**What is expected**
The answer must consist of each line below that contains the string "return".

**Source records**
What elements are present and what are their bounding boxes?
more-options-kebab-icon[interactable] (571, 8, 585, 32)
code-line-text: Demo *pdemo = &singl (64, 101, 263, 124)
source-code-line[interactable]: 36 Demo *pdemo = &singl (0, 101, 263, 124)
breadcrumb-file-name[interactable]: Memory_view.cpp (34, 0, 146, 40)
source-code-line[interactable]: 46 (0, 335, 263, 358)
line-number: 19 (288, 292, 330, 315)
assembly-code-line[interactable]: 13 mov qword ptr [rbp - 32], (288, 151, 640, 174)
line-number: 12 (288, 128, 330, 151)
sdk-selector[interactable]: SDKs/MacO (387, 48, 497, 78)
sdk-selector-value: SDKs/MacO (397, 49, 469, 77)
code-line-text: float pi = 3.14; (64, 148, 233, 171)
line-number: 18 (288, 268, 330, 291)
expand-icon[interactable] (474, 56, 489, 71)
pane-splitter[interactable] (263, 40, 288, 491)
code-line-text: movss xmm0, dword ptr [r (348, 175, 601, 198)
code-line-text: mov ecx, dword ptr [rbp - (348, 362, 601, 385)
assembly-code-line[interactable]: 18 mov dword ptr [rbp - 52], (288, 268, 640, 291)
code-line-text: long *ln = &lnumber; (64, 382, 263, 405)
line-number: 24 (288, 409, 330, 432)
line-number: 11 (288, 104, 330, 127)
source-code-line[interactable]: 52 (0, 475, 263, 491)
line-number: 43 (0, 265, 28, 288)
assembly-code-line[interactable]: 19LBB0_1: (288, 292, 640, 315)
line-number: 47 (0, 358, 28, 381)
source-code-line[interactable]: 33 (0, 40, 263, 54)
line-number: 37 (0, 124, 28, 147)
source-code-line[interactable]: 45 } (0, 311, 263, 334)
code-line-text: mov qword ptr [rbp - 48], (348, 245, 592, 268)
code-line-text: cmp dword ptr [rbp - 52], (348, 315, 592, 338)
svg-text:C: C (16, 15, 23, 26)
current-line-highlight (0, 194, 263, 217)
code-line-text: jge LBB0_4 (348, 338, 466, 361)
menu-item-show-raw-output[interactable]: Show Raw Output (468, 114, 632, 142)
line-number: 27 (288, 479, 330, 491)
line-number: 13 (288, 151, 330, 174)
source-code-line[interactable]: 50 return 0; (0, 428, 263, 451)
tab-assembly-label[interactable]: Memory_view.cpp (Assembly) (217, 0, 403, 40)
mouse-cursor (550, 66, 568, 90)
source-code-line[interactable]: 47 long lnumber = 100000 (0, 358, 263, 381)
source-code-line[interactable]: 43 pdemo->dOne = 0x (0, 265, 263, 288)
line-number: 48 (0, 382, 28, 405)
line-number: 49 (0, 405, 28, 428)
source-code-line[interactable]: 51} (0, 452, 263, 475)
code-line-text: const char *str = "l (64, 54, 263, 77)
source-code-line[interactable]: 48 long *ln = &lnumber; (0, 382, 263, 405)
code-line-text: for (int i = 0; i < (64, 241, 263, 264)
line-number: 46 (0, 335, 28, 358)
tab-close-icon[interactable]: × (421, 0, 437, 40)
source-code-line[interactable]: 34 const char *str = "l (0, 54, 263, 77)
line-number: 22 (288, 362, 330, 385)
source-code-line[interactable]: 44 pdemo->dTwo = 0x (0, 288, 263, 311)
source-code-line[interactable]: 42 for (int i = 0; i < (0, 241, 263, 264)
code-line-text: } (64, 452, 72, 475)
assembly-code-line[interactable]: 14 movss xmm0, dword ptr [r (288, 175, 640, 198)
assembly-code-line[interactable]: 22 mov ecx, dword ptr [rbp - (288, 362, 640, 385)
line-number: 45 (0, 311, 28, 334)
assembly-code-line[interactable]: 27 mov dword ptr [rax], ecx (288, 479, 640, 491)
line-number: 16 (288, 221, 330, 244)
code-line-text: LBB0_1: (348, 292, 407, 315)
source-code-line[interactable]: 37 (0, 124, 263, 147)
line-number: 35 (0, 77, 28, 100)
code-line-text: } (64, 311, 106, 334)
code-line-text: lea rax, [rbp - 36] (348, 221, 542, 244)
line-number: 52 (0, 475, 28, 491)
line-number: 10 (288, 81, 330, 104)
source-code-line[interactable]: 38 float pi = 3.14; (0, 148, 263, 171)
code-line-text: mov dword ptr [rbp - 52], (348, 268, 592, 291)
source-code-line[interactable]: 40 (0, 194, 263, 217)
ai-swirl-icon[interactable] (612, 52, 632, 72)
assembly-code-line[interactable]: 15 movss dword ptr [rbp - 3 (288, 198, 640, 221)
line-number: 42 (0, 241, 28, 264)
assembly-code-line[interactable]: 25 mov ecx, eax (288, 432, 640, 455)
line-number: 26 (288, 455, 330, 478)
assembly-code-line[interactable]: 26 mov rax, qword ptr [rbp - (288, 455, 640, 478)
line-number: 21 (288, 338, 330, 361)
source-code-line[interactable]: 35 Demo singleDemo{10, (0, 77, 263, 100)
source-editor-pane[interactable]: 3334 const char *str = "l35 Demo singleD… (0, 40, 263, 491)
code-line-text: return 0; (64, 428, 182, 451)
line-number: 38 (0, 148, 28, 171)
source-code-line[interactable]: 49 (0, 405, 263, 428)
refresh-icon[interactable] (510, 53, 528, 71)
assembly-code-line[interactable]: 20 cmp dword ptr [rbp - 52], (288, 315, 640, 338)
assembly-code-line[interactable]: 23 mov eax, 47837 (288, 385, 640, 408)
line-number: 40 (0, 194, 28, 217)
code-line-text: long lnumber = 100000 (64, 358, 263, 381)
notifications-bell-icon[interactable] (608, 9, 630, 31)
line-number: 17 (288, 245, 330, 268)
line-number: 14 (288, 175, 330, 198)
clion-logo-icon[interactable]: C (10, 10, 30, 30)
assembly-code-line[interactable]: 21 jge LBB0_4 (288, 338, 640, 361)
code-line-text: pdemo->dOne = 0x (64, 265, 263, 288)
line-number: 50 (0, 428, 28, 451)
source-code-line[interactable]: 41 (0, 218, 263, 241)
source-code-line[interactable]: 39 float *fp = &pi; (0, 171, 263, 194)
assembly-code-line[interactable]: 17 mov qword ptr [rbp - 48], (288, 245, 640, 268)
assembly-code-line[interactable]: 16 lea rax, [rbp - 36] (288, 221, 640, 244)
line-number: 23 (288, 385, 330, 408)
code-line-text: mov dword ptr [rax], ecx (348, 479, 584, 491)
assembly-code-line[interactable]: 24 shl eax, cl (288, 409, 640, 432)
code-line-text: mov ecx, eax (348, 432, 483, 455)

**Solved exercise**
source-code-line[interactable]: 50 return 0; (0, 428, 263, 451)
code-line-text: return 0; (64, 428, 182, 451)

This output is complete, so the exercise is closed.